Derek Webb. (Foto de Emily Tingley)
“Eu queria voltar para os escombros de onde tudo isso foi derrubado e queimado, e onde eu estava aqui com um machado antes, quero voltar com um bisturi”, disse ele sobre o álbum.
O retorno de Webb aos escombros de sua fé cristã coincidiu com um retorno ao Caedmon’s Call, que recentemente produziu uma regravação de seu álbum de estreia autointitulado em homenagem aos seus 25 anos.o aniversário. O lançamento de 2022 é emblemático da forma como vários ex-artistas cristãos têm regressado para recuperar elementos da sua herança religiosa.
Mais de uma década desde seu retorno ao mundo da música, em maio, Knapp ofereceu o relançamento de seu primeiro álbum, “Kansas 25”. Ela se formou na Vanderbilt Divinity School em 2018 e agora vê o cristianismo como uma fonte de sabedoria cujos ensinamentos sobre a libertação alimentaram sua própria defesa LGBTQ+. A manifestação de apoio ao “Kansas 25”, disse Knapp, fez com que ela visse suas primeiras músicas sob uma nova luz.
“Se alguma vez tive alguma amargura sobre o meu papel dentro do cristianismo evangélico, ou preocupação de que talvez eu amarrasse as pessoas, as expus a muitos traumas religiosos por causa do espaço evangélico conservador de onde eu vim, foi uma verdadeira alegria poder testemunhar que a nossa fé pode nos ensinar algo e pode expandir-se para além de alguns dos danos que, por vezes, os nossos espaços religiosos mais pequenos nos oferecem”, disse Knapp.
O próximo projeto de Gungor surgiu de seu desejo de ver canções comunitárias que trocassem letras religiosas por temas mais universais, como amor e unidade. Neste outono, ele se reuniu com mais de 20 outros compositores no Colorado para um retiro de composição para começar a escrever e gravar músicas para o projeto, chamado The Mystic Hymnal.
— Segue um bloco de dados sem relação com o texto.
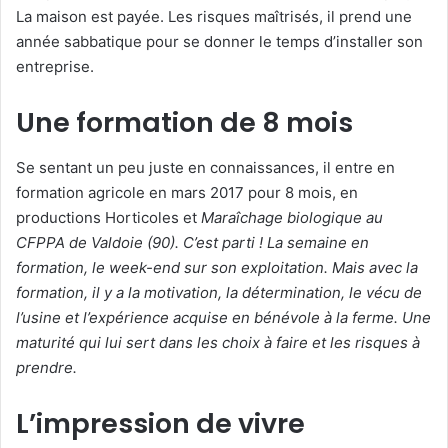
La maison est payée. Les risques maîtrisés, il prend une
année sabbatique pour se donner le temps d’installer son
entreprise.
Une formation de 8 mois
Se sentant un peu juste en connaissances, il entre en
formation agricole en mars 2017 pour 8 mois, en
productions Horticoles et
Maraîchage biologique au
CFPPA de Valdoie (90). C’est parti ! La semaine en
formation, le week-end sur son exploitation. Mais avec la
formation, il y a la motivation, la détermination, le vécu de
l’usine et l’expérience acquise en bénévole à la ferme. Une
maturité qui lui sert dans les choix à faire et les risques à
prendre.
L’impression de vivre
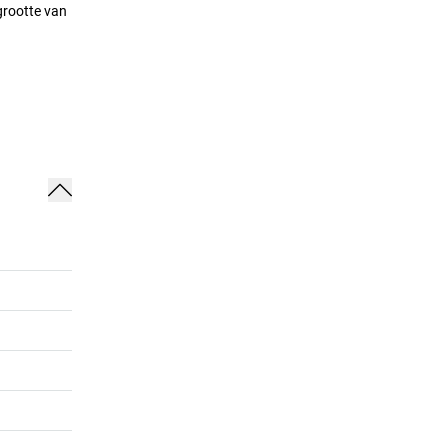
grootte van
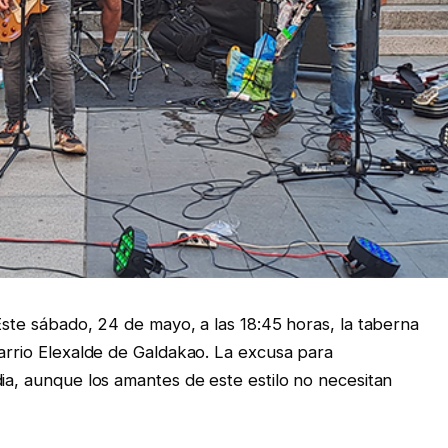
Este sábado, 24 de mayo, a las 18:45 horas, la taberna
barrio Elexalde de Galdakao. La excusa para
dia, aunque los amantes de este estilo no necesitan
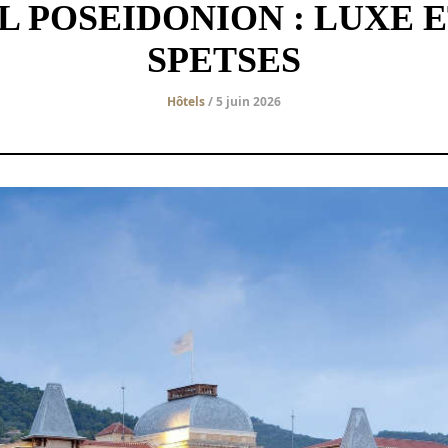
 POSEIDONION : LUXE E
SPETSES
Hôtels
/ 5 juin 2026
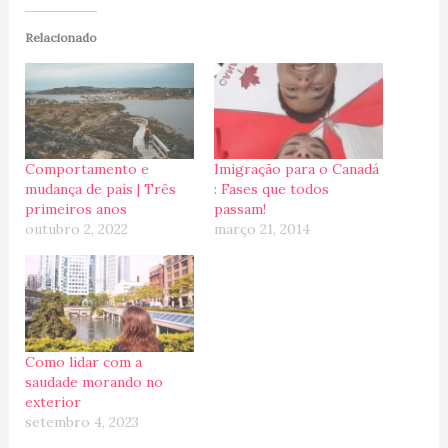
Relacionado
Comportamento e
Imigração para o Canadá
mudança de país | Três
: Fases que todos
primeiros anos
passam!
outubro 2, 2022
março 21, 2014
Como lidar com a
saudade morando no
exterior
setembro 4, 2023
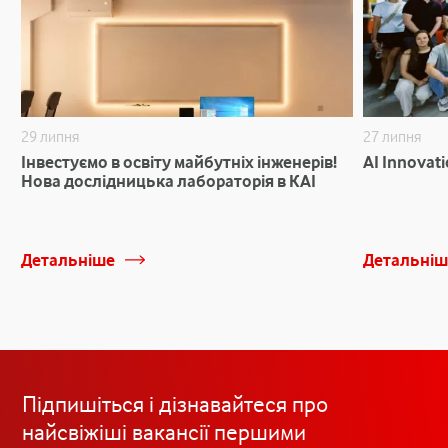
29 липня
27 липня
Інвестуємо в освіту майбутніх інженерів!
AI Innovat
Нова дослідницька лабораторія в КАІ
Детальніше
Детальніш
Підпишіться і дізнавайтеся про
найсвіжіші вакансії першими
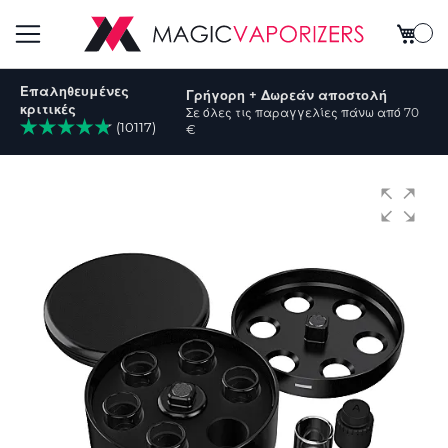
Το καλ
Εναλλαγή
Επαληθευμένες
Γρήγορη + Δωρεάν αποστολή
Πλοήγησης
κριτικές
Σε όλες τις παραγγελίες πάνω από 70
(10117)
€
ήτηση
Μετάβαση
στο
τέλος
της
συλλογής
εικόνων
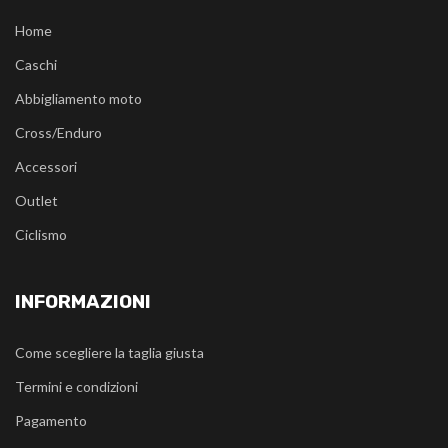
Home
Caschi
Abbigliamento moto
Cross/Enduro
Accessori
Outlet
Ciclismo
INFORMAZIONI
Come scegliere la taglia giusta
Termini e condizioni
Pagamento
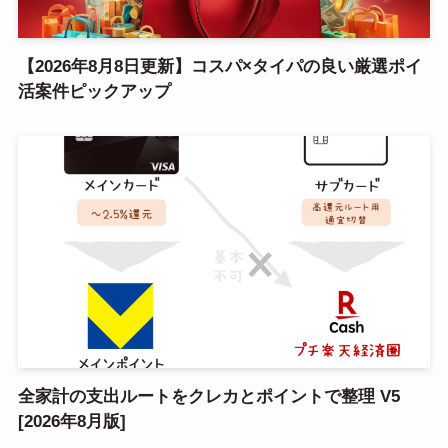
【2026年8月8日更新】コスパ×タイパの良い厳選ポイ
活案件ピックアップ
全家計の支出ルートをクレカとポイントで整理 V5
[2026年8月版]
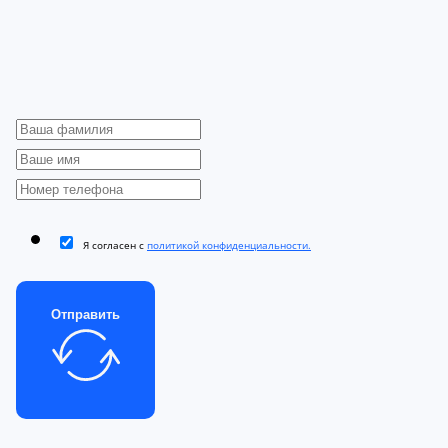
Я согласен с
политикой конфиденциальности.
Отправить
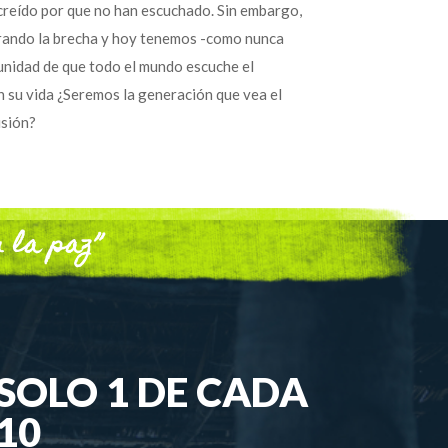
creído por que no han escuchado. Sin embargo,
rrando la brecha y hoy tenemos -como nunca
rtunidad de que todo el mundo escuche el
 su vida ¿Seremos la generación que vea el
isión?
 la paz”
SOLO 1 DE CADA
10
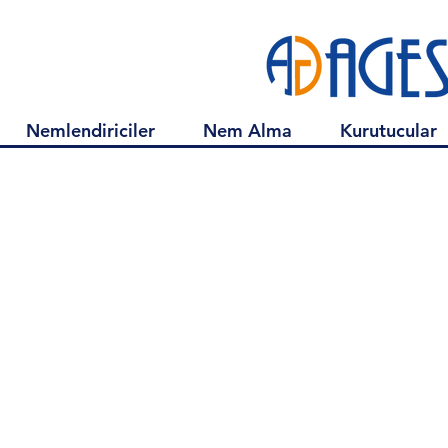
Nemlendiriciler
Nem Alma
Kurutucular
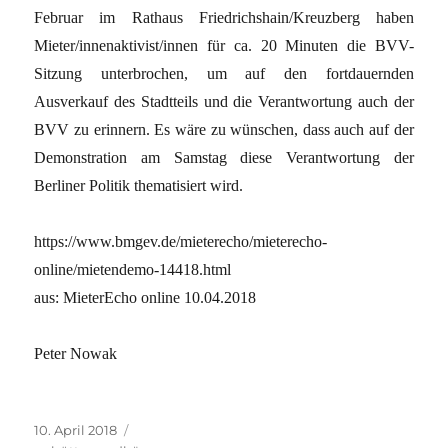
Februar im Rathaus Friedrichshain/Kreuzberg haben
Mieter/innenaktivist/innen für ca. 20 Minuten die BVV-
Sitzung unterbrochen, um auf den fortdauernden
Ausverkauf des Stadtteils und die Verantwortung auch der
BVV zu erinnern. Es wäre zu wünschen, dass auch auf der
Demonstration am Samstag diese Verantwortung der
Berliner Politik thematisiert wird.
https://www.bmgev.de/mieterecho/mieterecho-
online/mietendemo-14418.html
aus: MieterEcho online 10.04.2018
Peter Nowak
Veröffentlicht
Kategorien
10. April 2018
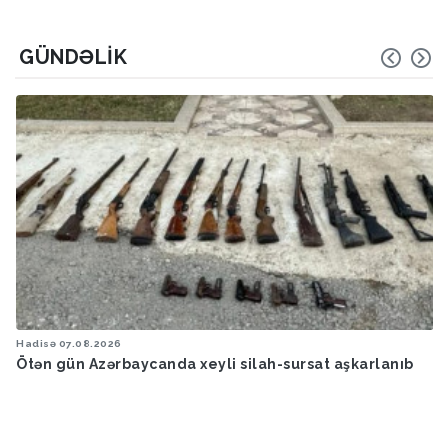
GÜNDƏLIK
Hadisə
07.08.2026
Ötən gün Azərbaycanda xeyli silah-sursat aşkarlanıb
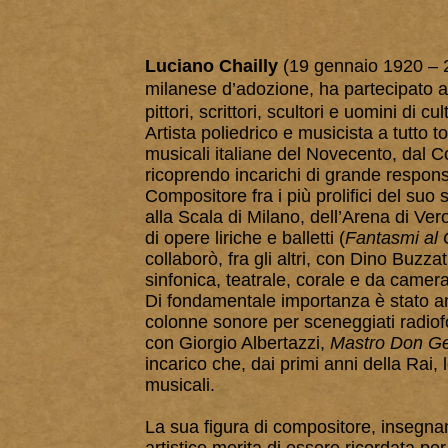
Luciano Chailly
(19 gennaio 1920 – 2
milanese d’adozione, ha partecipato al
pittori, scrittori, scultori e uomini di cul
Artista poliedrico e musicista a tutto t
musicali italiane del Novecento, dal Con
ricoprendo incarichi di grande responsa
Compositore fra i più prolifici del suo s
alla Scala di Milano, dell’Arena di Ver
di opere liriche e balletti (
Fantasmi al 
collaborò, fra gli altri, con Dino Buzz
sinfonica, teatrale, corale e da camera
Di fondamentale importanza è stato anc
colonne sonore per sceneggiati radiofo
con Giorgio Albertazzi,
Mastro Don G
incarico che, dai primi anni della Rai,
musicali.
La sua figura di compositore, insegnant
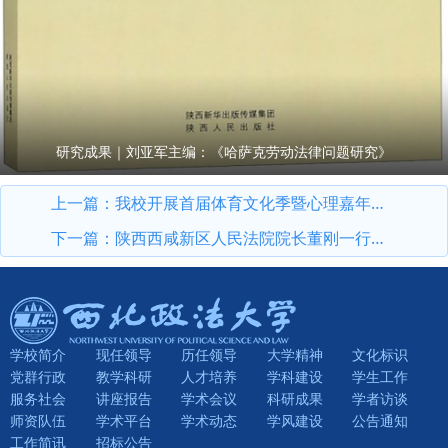
研究成果｜刘亚军主编：《哈萨克劳动法律问题研究》
上一篇：
我校开展首届体育文化季暨心理嘉年华活动
下一篇：
陕西西咸新区人民法院院长董刚一行来校调研
学校简介
现任领导
历任领导
大学精神
文化标识
党群行政
教学科研
人才培养
学科建设
学生工作
服务社会
讲座报告
学术会议
科研成果
学者访谈
师资队伍
学术平台
学术动态
学风建设
公告通知
工作简讯
招标公告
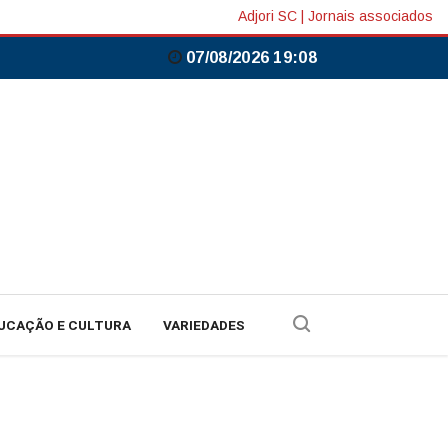
Adjori SC
|
Jornais associados
07/08/2026 19:08
UCAÇÃO E CULTURA
VARIEDADES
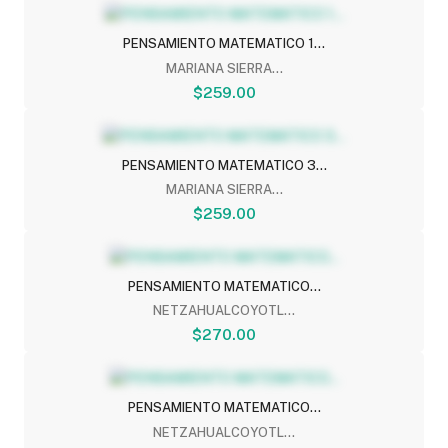
PENSAMIENTO MATEMATICO 1...
MARIANA SIERRA...
$259.00
PENSAMIENTO MATEMATICO 3...
MARIANA SIERRA...
$259.00
PENSAMIENTO MATEMATICO...
NETZAHUALCOYOTL...
$270.00
PENSAMIENTO MATEMATICO...
NETZAHUALCOYOTL...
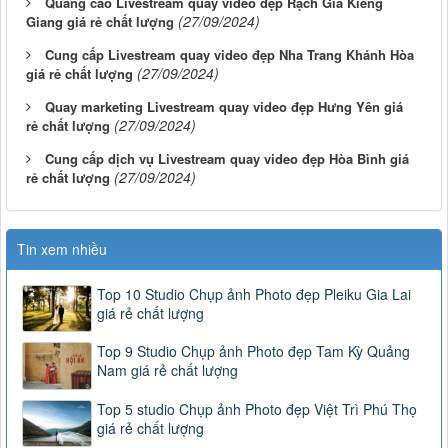
Quảng cáo Livestream quay video đẹp Rạch Giá Kiêng
(27/09/2024)
Giang giá rẻ chất lượng
Cung cấp Livestream quay video đẹp Nha Trang Khánh Hòa
(27/09/2024)
giá rẻ chất lượng
Quay marketing Livestream quay video đẹp Hưng Yên giá
(27/09/2024)
rẻ chất lượng
Cung cấp dịch vụ Livestream quay video đẹp Hòa Bình giá
(27/09/2024)
rẻ chất lượng
Tin xem nhiều
Top 10 Studio Chụp ảnh Photo đẹp Pleiku Gia Lai
giá rẻ chất lượng
Top 9 Studio Chụp ảnh Photo đẹp Tam Kỳ Quảng
Nam giá rẻ chất lượng
Top 5 studio Chụp ảnh Photo đẹp Việt Trì Phú Thọ
giá rẻ chất lượng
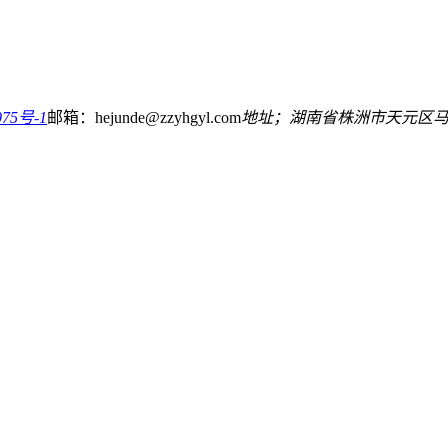
75号-1
邮箱：hejunde@zzyhgyl.com
地址；湖南省株洲市天元区马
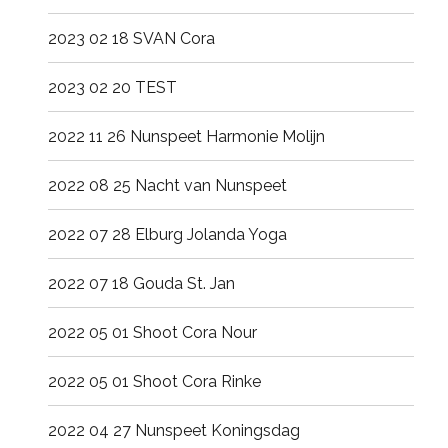
2023 02 18 SVAN Cora
2023 02 20 TEST
2022 11 26 Nunspeet Harmonie Molijn
2022 08 25 Nacht van Nunspeet
2022 07 28 Elburg Jolanda Yoga
2022 07 18 Gouda St. Jan
2022 05 01 Shoot Cora Nour
2022 05 01 Shoot Cora Rinke
2022 04 27 Nunspeet Koningsdag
Guilherme Mateus. (Foto de Lina Khatib)
Depois de um longo hiato na música cristã, William Matthews também está lançando músicas novas e honestas sobre espiritualidade. No início deste ano, ele foi convidado pelos autores evangélicos de uma recente declaração de guerra anticultural para escrever e produzir um álbum correspondente com o objetivo de chamar a igreja para fora da idolatria política. Intitulado “Return to Love”, o álbum de setembro foi gravado por artistas de diversas perspectivas teológicas e políticas e foi projetado para aqueles que estão “cheios de fé ou lutando para acreditar”.
“Estou sempre no meio do wrestling. A igreja é importante para minha vida?” disse Matthews, que lidera o culto em uma igreja progressista que afirma LGBTQ em Los Angeles, onde ex-evangélicos frequentam regularmente. “Direi que, na minha vida, de alguma forma sempre consegui voltar. Talvez seja cíclico. Você está sempre voltando para casa ou para uma sensação de lar ou para uma melhor expressão de lar.”